Records supplied START

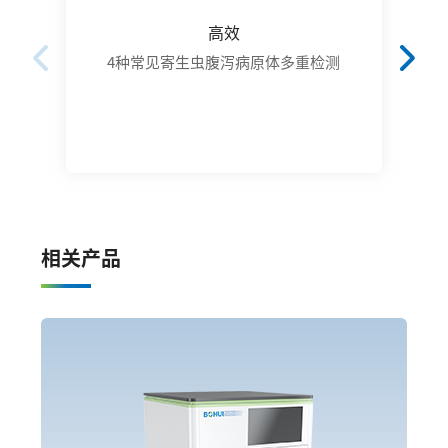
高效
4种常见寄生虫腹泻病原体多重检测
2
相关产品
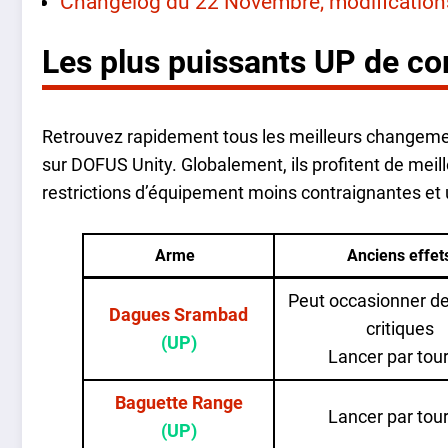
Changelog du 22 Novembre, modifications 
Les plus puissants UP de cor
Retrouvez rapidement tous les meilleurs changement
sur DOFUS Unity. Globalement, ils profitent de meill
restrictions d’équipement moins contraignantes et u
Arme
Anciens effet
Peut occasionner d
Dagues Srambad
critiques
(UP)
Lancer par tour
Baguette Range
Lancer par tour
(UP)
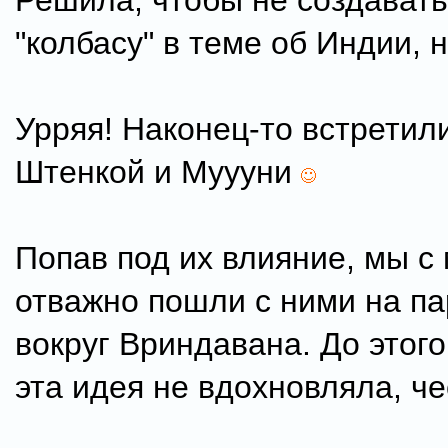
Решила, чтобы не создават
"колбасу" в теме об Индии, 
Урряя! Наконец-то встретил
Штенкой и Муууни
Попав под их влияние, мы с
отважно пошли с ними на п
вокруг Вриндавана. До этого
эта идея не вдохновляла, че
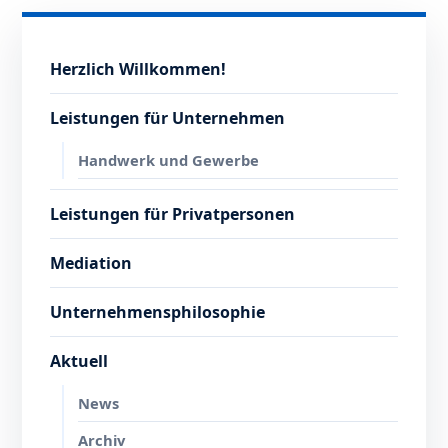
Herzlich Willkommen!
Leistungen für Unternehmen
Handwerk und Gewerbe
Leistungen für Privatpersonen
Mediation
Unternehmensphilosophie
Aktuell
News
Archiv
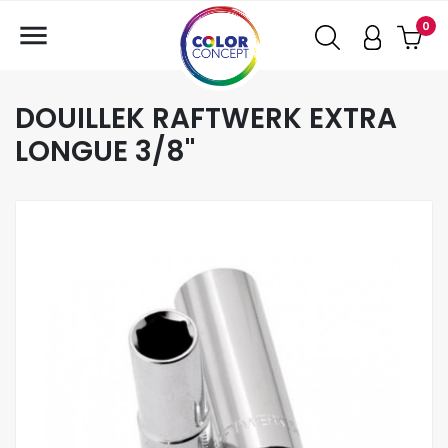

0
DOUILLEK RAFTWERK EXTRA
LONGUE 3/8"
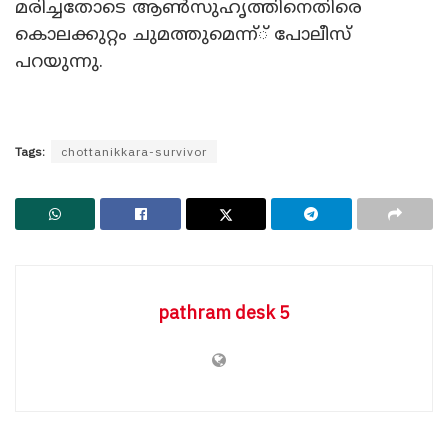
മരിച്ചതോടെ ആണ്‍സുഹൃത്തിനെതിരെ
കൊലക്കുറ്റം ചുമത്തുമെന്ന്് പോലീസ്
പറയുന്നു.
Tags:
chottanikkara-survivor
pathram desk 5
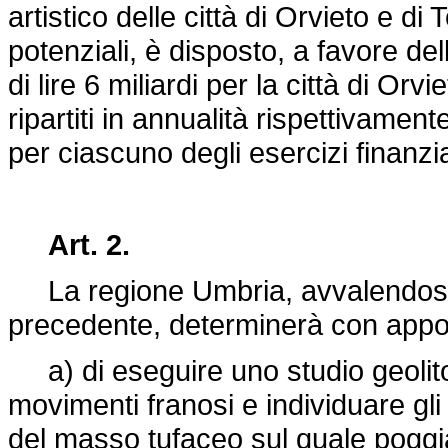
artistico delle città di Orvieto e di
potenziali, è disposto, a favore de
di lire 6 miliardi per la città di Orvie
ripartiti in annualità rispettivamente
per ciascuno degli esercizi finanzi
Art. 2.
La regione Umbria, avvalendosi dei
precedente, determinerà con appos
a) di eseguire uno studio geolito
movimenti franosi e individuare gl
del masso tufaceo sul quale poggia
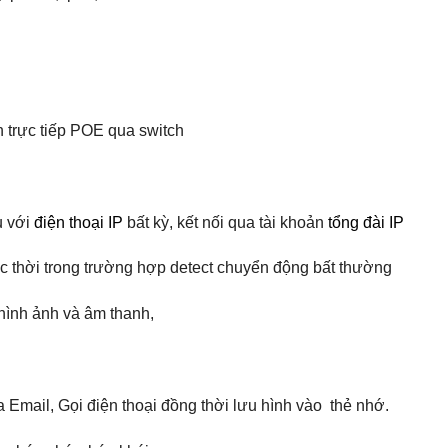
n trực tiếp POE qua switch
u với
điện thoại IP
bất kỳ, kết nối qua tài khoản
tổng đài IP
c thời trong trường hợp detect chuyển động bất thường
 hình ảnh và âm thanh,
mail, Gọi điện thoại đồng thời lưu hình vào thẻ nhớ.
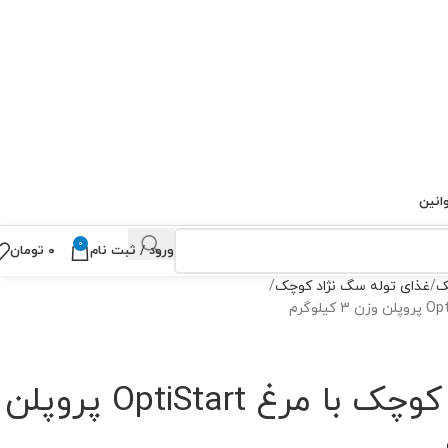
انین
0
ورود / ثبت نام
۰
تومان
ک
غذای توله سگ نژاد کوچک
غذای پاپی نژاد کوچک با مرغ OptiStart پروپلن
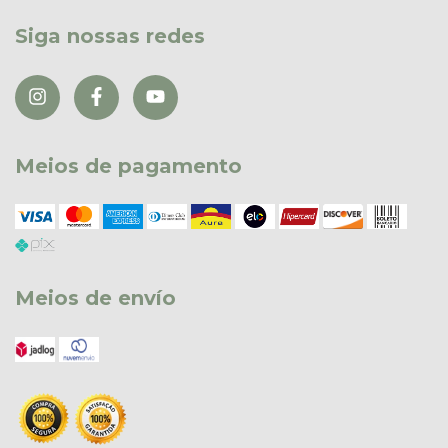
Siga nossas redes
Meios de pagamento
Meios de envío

Records supplied END

The task →
Above are the records. Copy every line in them holding "غذای".

Worked solution →
غذای توله سگ نژاد کوچک
غذای پاپی نژاد کوچک با مرغ OptiStart پروپلن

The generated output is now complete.